### What is being asked:
Take the line holding "Minimum Size: 20 cm" as the first line of the answer and the last line of the listing as its end; retype everything between exactly.

### Supplied data:

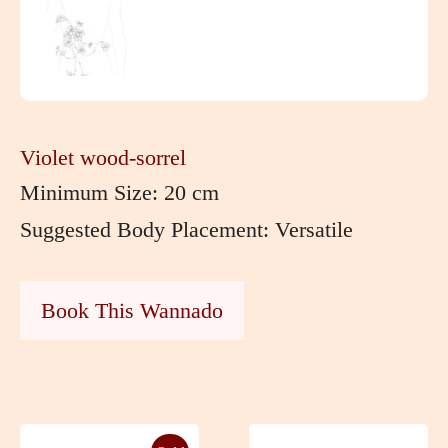
Violet wood-sorrel
Minimum Size: 20 cm
Suggested Body Placement: Versatile
Book This Wannado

### Written solution:
Minimum Size: 20 cm
Suggested Body Placement: Versatile
Book This Wannado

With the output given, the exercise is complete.